What the task asks
Leaving out every picture, output the records below exactly as they are.

(Records from a collection)
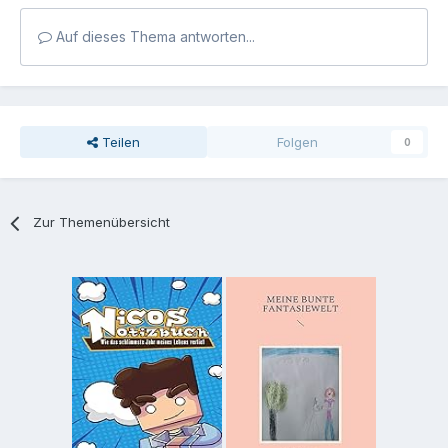
Auf dieses Thema antworten...
Teilen
Folgen
0
Zur Themenübersicht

Your solution
Auf dieses Thema antworten...
Teilen
Folgen
0
Zur Themenübersicht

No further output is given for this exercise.